#### Exercise prompt
Copy exactly the lines of the records below, and only those lines, beginning with the line that contains "Local Expertise: Serving Il" and ending with the line that contains "Known for its picturesque streets, Loxfo".

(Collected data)
Segment Open

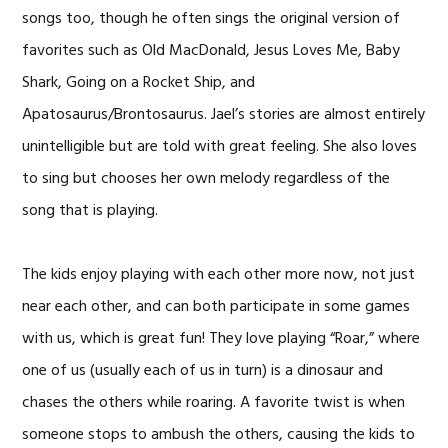
songs too, though he often sings the original version of
favorites such as Old MacDonald, Jesus Loves Me, Baby
Shark, Going on a Rocket Ship, and
Apatosaurus/Brontosaurus. Jael’s stories are almost entirely
unintelligible but are told with great feeling. She also loves
to sing but chooses her own melody regardless of the
song that is playing.
The kids enjoy playing with each other more now, not just
near each other, and can both participate in some games
with us, which is great fun! They love playing “Roar,” where
one of us (usually each of us in turn) is a dinosaur and
chases the others while roaring. A favorite twist is when
someone stops to ambush the others, causing the kids to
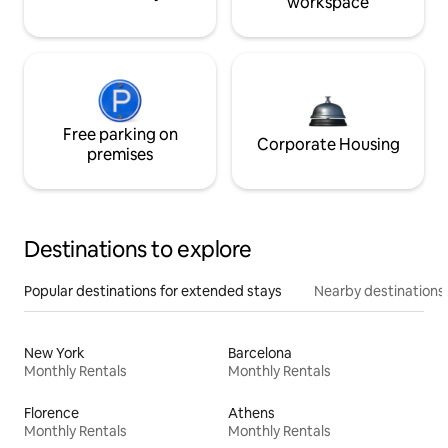
workspace
Free parking on
Corporate Housing
premises
Destinations to explore
Popular destinations for extended stays
Nearby destinations
New York
Barcelona
Monthly Rentals
Monthly Rentals
Florence
Athens
Monthly Rentals
Monthly Rentals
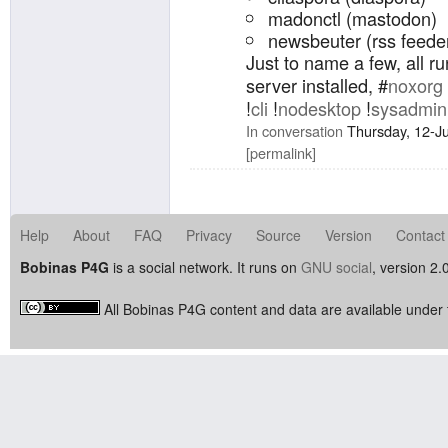
madonctl (mastodon)
newsbeuter (rss feede
Just to name a few, all r
server installed, #
noxorg
!
cli
!
nodesktop
!
sysadmin
In conversation
Thursday, 12-J
permalink
Help
About
FAQ
Privacy
Source
Version
Contact
Bobinas P4G
is a social network. It runs on
GNU social
, version 2.
All Bobinas P4G content and data are available under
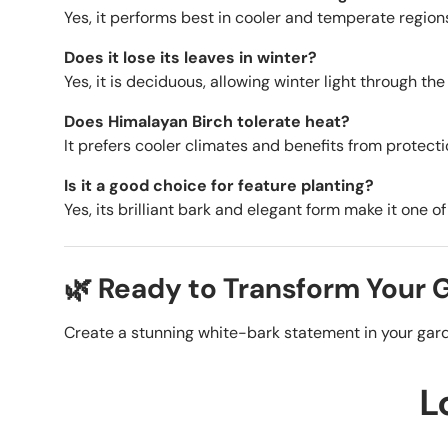
Yes, it performs best in cooler and temperate region
Does it lose its leaves in winter?
Yes, it is deciduous, allowing winter light through th
Does Himalayan Birch tolerate heat?
It prefers cooler climates and benefits from protecti
Is it a good choice for feature planting?
Yes, its brilliant bark and elegant form make it one o
🌿 Ready to Transform Your
Create a stunning white-bark statement in your gard
L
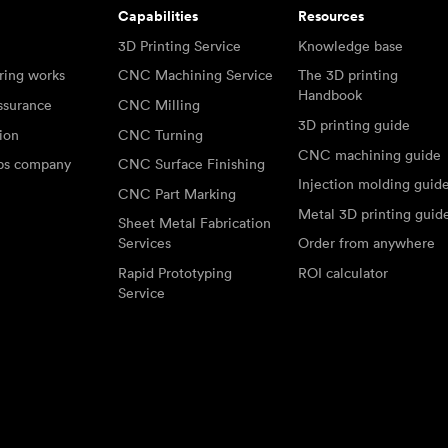
Capabilities
Resources
3D Printing Service
Knowledge base
ring works
CNC Machining Service
The 3D printing
Handbook
ssurance
CNC Milling
3D printing guide
tion
CNC Turning
CNC machining guide
abs company
CNC Surface Finishing
Injection molding guid
CNC Part Marking
Metal 3D printing guid
Sheet Metal Fabrication
Services
Order from anywhere
Rapid Prototyping
ROI calculator
Service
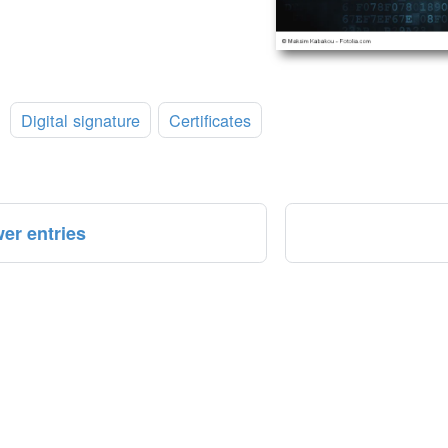
:
Digital signature
Certificates
er entries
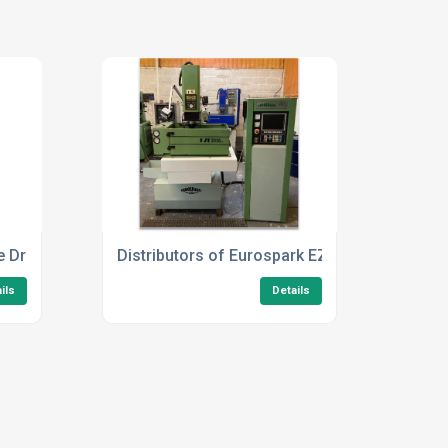
e Drilling Machines UK
Distributors of Eurospark EZE2030 CNC
ils
Details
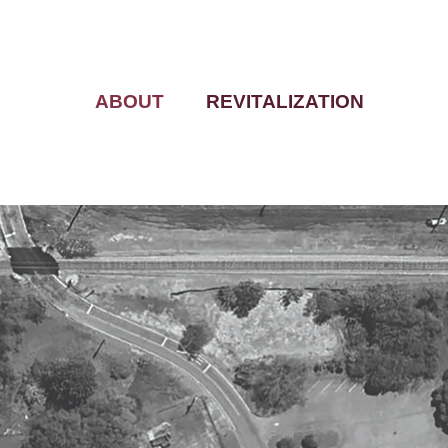
ABOUT
REVITALIZATION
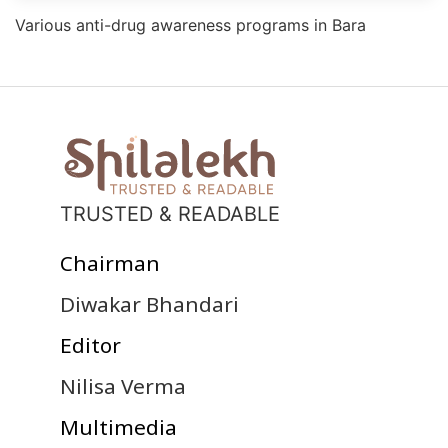
Various anti-drug awareness programs in Bara
TRUSTED & READABLE
Chairman
Diwakar Bhandari
Editor
Nilisa Verma
Multimedia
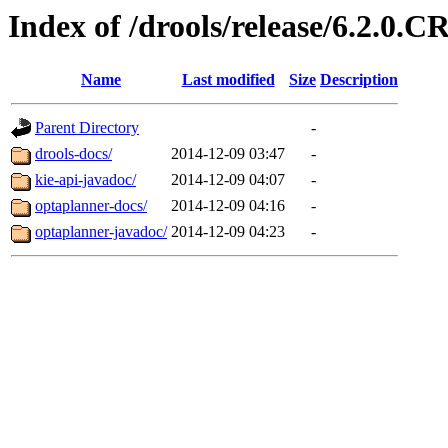
Index of /drools/release/6.2.0.C
Name
Last modified
Size
Description
Parent Directory
-
drools-docs/
2014-12-09 03:47
-
kie-api-javadoc/
2014-12-09 04:07
-
optaplanner-docs/
2014-12-09 04:16
-
optaplanner-javadoc/
2014-12-09 04:23
-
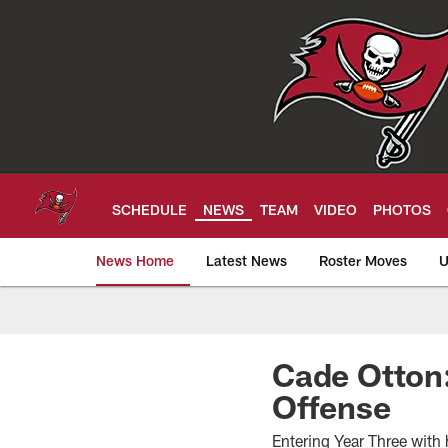
Skip
to
main
content
SCHEDULE
NEWS
TEAM
VIDEO
PHOTOS
News Home
Latest News
Roster Moves
U
Tampa Bay Buccan
Cade Otton:
Offense
Entering Year Three with 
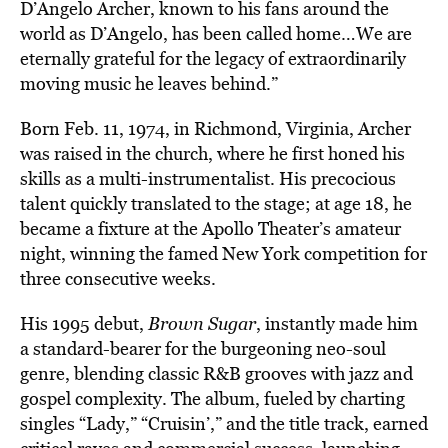
D’Angelo Archer, known to his fans around the
world as D’Angelo, has been called home…We are
eternally grateful for the legacy of extraordinarily
moving music he leaves behind.”
Born Feb. 11, 1974, in Richmond, Virginia, Archer
was raised in the church, where he first honed his
skills as a multi-instrumentalist. His precocious
talent quickly translated to the stage; at age 18, he
became a fixture at the Apollo Theater’s amateur
night, winning the famed New York competition for
three consecutive weeks.
His 1995 debut,
Brown Sugar
, instantly made him
a standard-bearer for the burgeoning neo-soul
genre, blending classic R&B grooves with jazz and
gospel complexity. The album, fueled by charting
singles “Lady,” “Cruisin’,” and the title track, earned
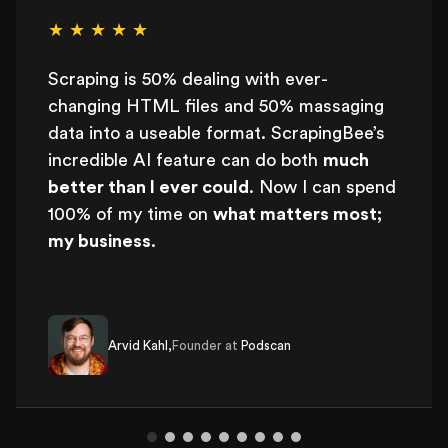
★ ★ ★ ★ ★
Scraping is 50% dealing with ever-
changing HTML files and 50% massaging
data into a useable format. ScrapingBee’s
incredible AI feature can do both
much
better than I ever could
. Now I can spend
100% of my time on
what matters most;
my business
.
Arvid Kahl,
Founder at
Podscan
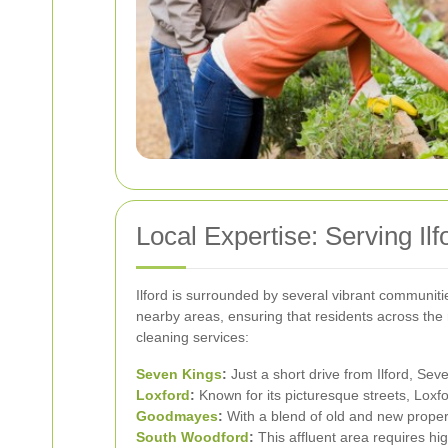
Local Expertise: Serving Il
Ilford is surrounded by several vibrant communitie
nearby areas, ensuring that residents across the 
cleaning services:
Seven Kings
:
Just a short drive from Ilford, Sev
Loxford
:
Known for its picturesque streets, Loxfo
Goodmayes
:
With a blend of old and new propert
South Woodford
:
This affluent area requires hi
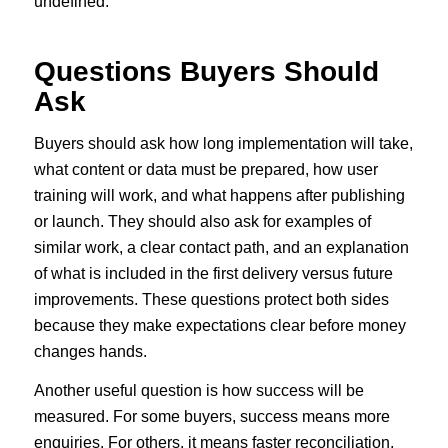
undefined.
Questions Buyers Should
Ask
Buyers should ask how long implementation will take,
what content or data must be prepared, how user
training will work, and what happens after publishing
or launch. They should also ask for examples of
similar work, a clear contact path, and an explanation
of what is included in the first delivery versus future
improvements. These questions protect both sides
because they make expectations clear before money
changes hands.
Another useful question is how success will be
measured. For some buyers, success means more
enquiries. For others, it means faster reconciliation,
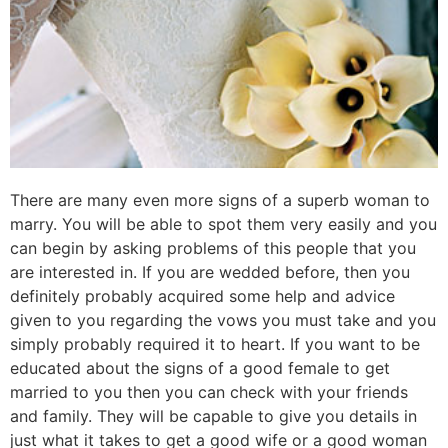
There are many even more signs of a superb woman to
marry. You will be able to spot them very easily and you
can begin by asking problems of this people that you
are interested in. If you are wedded before, then you
definitely probably acquired some help and advice
given to you regarding the vows you must take and you
simply probably required it to heart. If you want to be
educated about the signs of a good female to get
married to you then you can check with your friends
and family. They will be capable to give you details in
just what it takes to get a good wife or a good woman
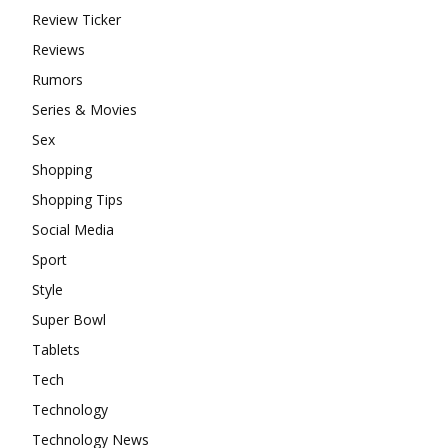
Review Ticker
Reviews
Rumors
Series & Movies
Sex
Shopping
Shopping Tips
Social Media
Sport
Style
Super Bowl
Tablets
Tech
Technology
Technology News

Segment Closed

#### Your solution
Local Expertise: Serving Il
Ilford is surrounded by several vibrant communitie
nearby areas, ensuring that residents across the 
cleaning services:
Seven Kings
:
Just a short drive from Ilford, Sev
Loxford
:
Known for its picturesque streets, Loxfo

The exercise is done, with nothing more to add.